Fear The Walking Dead Showrunner Talks Dramatic Season Finale
Warning: This article contains spoilers for the season three finale of Fear the Walking Dead.
Sunday night's Fear the Walking Dead finale left quite a lot up in the air, with Madison (Kim Dickens) the only confirmed survivor. The rest of the show's cast, though, may have bit the dust, a cliffhanger that has left many fans scratching their heads– and waiting eagerly for the show to return.
Co-creator Dave Erickson told Entertainment Weekly that the vagueness of the ending was intentional due to his upcoming departure. With the showrunner stepping down to work on new projects for Sony and AMC and Andrew Chambliss and Ian B. Goldberg taking over, Erickson wanted to give them the opportunity to figure out what they wanted to do in season four and beyond.
"The goal for me was to wrap things up for the emotional and dramatic standpoints," he said. "We've been exploring violence, and morality obviously throughout the season, and I wanted to bring things full circle. The intention was always to destroy the thing that held back the resource and the thing that justified the violence, which was the water, so the dam was always going to go."

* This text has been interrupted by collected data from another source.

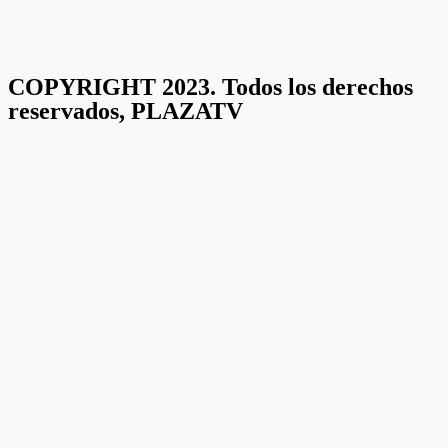
COPYRIGHT 2023. Todos los derechos
reservados, PLAZATV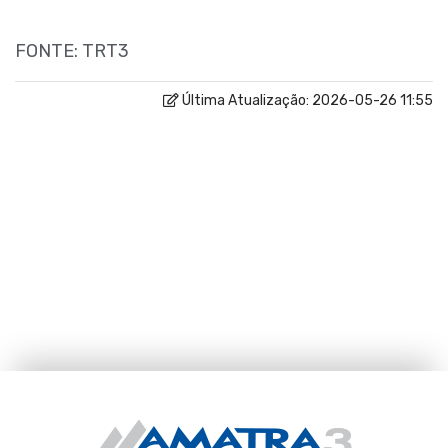
FONTE: TRT3
Última Atualização: 2026-05-26 11:55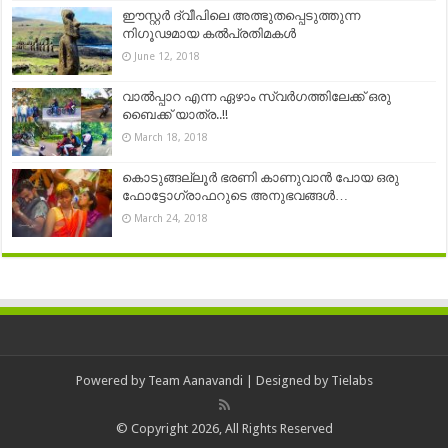
ഈസ്റ്റർ ദ്വീപിലെ അത്ഭുതപ്പെടുത്തുന്ന
നിഗൂഢമായ കൽപ്രതിമകൾ
June 12, 2018
വാല്‍പ്പാറ എന്ന ഏഴാം സ്വർഗത്തിലേക്ക് ഒരു
ബൈക്ക് യാത്ര..!!
March 18, 2018
കൊടുങ്ങല്ലൂര്‍ ഭരണി കാണുവാന്‍ പോയ ഒരു
ഫോട്ടോഗ്രാഫറുടെ അനുഭവങ്ങള്‍…
March 24, 2018
Powered by
Team Aanavandi
| Designed by
Tielabs
© Copyright 2026, All Rights Reserved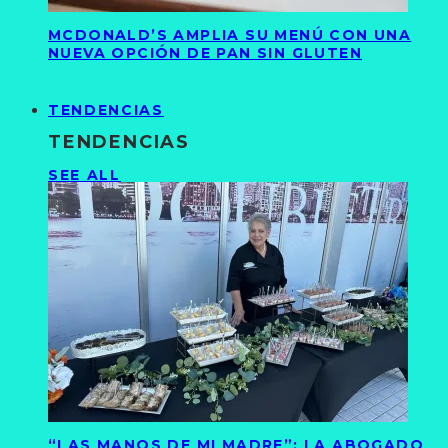
MCDONALD’S AMPLIA SU MENÚ CON UNA
NUEVA OPCIÓN DE PAN SIN GLUTEN
TENDENCIAS
TENDENCIAS
SEE ALL
“LAS MANOS DE MI MADRE”: LA ABOGADO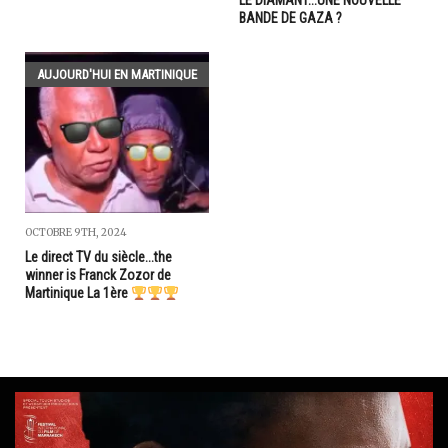
BANDE DE GAZA ?
AUJOURD'HUI EN MARTINIQUE
OCTOBRE 9TH, 2024
Le direct TV du siècle...the
winner is Franck Zozor de
Martinique La 1ère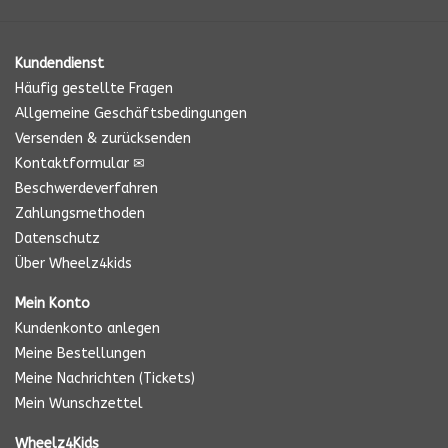
Kundendienst
Häufig gestellte Fragen
Allgemeine Geschäftsbedingungen
Versenden & zurücksenden
Kontaktformular ✉
Beschwerdeverfahren
Zahlungsmethoden
Datenschutz
Über Wheelz4kids
Mein Konto
Kundenkonto anlegen
Meine Bestellungen
Meine Nachrichten (Tickets)
Mein Wunschzettel
Wheelz4Kids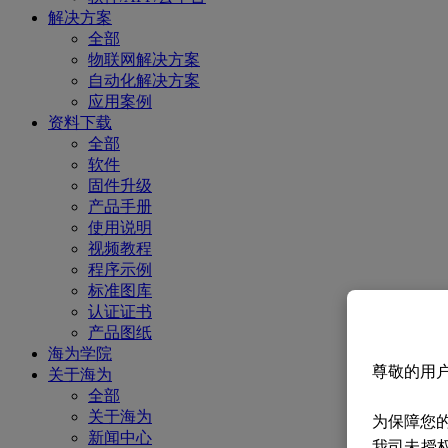
解决方案
全部
物联网解决方案
自动化解决方案
应用案例
资料下载
全部
软件
固件升级
产品手册
使用说明
视频教程
程序示例
标准图库
认证证书
产品图纸
海为学院
尊敬的用
关于海为
全部
关于海为
为保障您
新闻中心
我司未授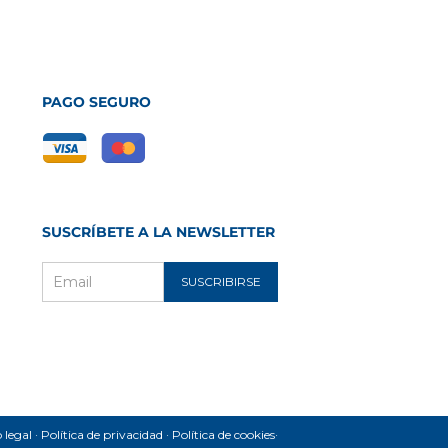
PAGO SEGURO
SUSCRÍBETE A LA NEWSLETTER
SUSCRIBIRSE
Email
m
ube
ec
 legal
Política de privacidad
Política de cookies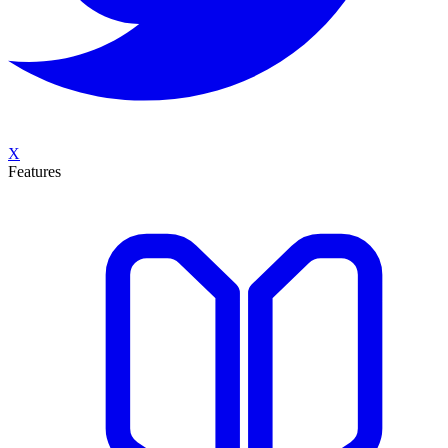
X
Features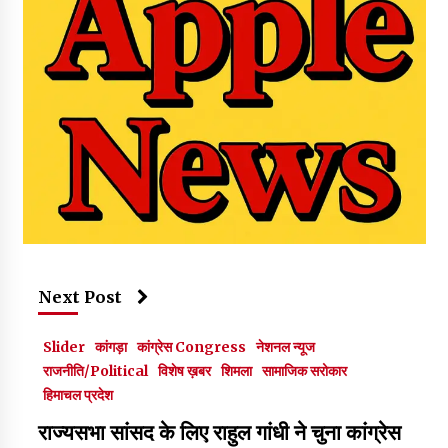
Next Post
Slider
कांगड़ा
कांग्रेस Congress
नेशनल न्यूज
राजनीति/Political
विशेष ख़बर
शिमला
सामाजिक सरोकार
हिमाचल प्रदेश
राज्यसभा सांसद के लिए राहुल गांधी ने चुना कांग्रेस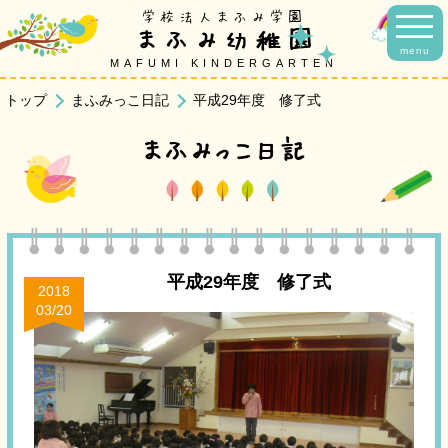
学校法人まふみ学園
まふみ幼稚園
menu
MAFUMI KINDERGARTEN
トップ
まふみっこ日記
平成29年度 修了式
まふみっこ日記
平成29年度 修了式
2018
03/20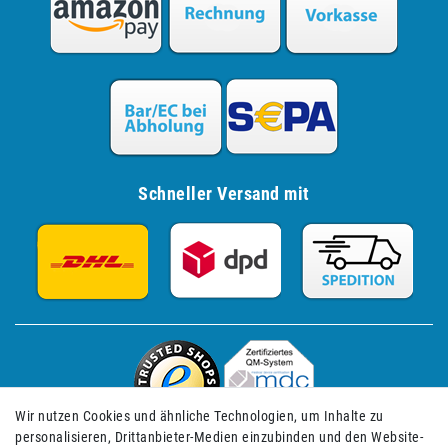
Schneller Versand mit
Wir nutzen Cookies und ähnliche Technologien, um Inhalte zu
personalisieren, Drittanbieter-Medien einzubinden und den Website-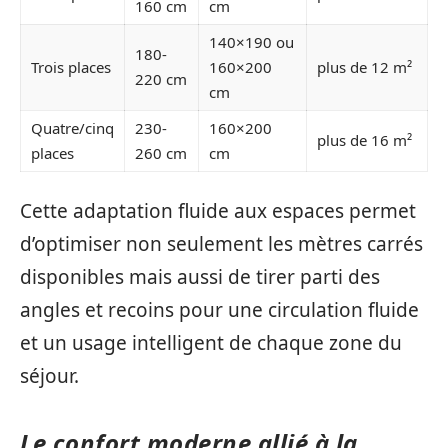
160 cm
cm
140×190 ou
180-
Trois places
160×200
plus de 12 m²
220 cm
cm
Quatre/cinq
230-
160×200
plus de 16 m²
places
260 cm
cm
Cette adaptation fluide aux espaces permet
d’optimiser non seulement les mètres carrés
disponibles mais aussi de tirer parti des
angles et recoins pour une circulation fluide
et un usage intelligent de chaque zone du
séjour.
Le confort moderne allié à la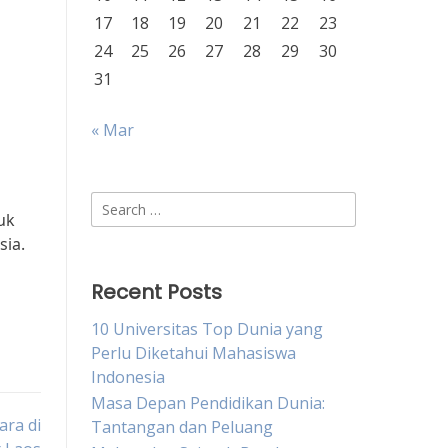
17
18
19
20
21
22
23
24
25
26
27
28
29
30
31
« Mar
Search
uk
for:
sia.
Recent Posts
10 Universitas Top Dunia yang
Perlu Diketahui Mahasiswa
Indonesia
Masa Depan Pendidikan Dunia:
ara di
Tantangan dan Peluang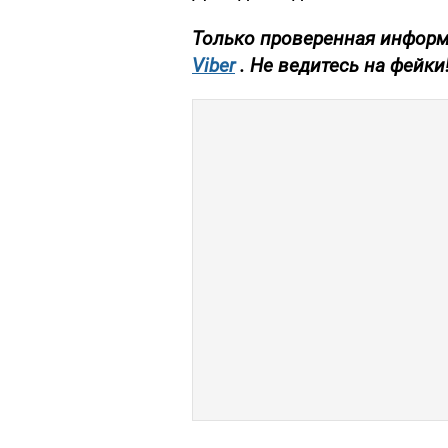
Только проверенная информ
Viber
. Не ведитесь на фейки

"I think that there was a version of this where if I was going to stay on it might have been a little bit more clearly defined in terms of who survived exactly, and who was going to be ready to rally and go to war with Proctor John in season four," he continued. "But being not entirely certain what the intentions were going to be from Scott's camp, we chose to leave it a little more open-ended."
Erickson said that his plan was for Proctor John (Ray McKinnon) to be the newest big bad, adding that a lot of the show's characters already have "beef" with him. "Really Proctor John is a person who has embraced the reality of this world, really had embraced it pre-apocalypse," he said. "He's not necessarily evil; I think he is practical, he's pragmatic. He knows that violence is the currency."
Although Erickson isn't sure what the new showrunners will do with the character moving forward, he said that it was important to him that he had someone who could "manifest that and embody it." "Definitely we were leading into that becoming our main adversary in season four," he said. "So there are elements that I personally would like to see play out, but it was important just to give enough ambiguity so that they can take it and run with it in any direction they want to."
Erickson said that it is "bittersweet" to leave the show behind, but he is excited to move on to his next project, an adaptation of David Cronenberg's Consumed for AMC. "It really started as a family drama," he said of Fear. "It began as this dysfunctional blended family... I also think one of the things I do appreciate is that I think we took time with it. We gave them their due. We didn't churn them into zombie killers within an episode or two, and it's something that they've continued to wrestle with. And I hope that we've played to the tropes of the genre and I hope that we've embraced the universe that Robert [Kirkman] created."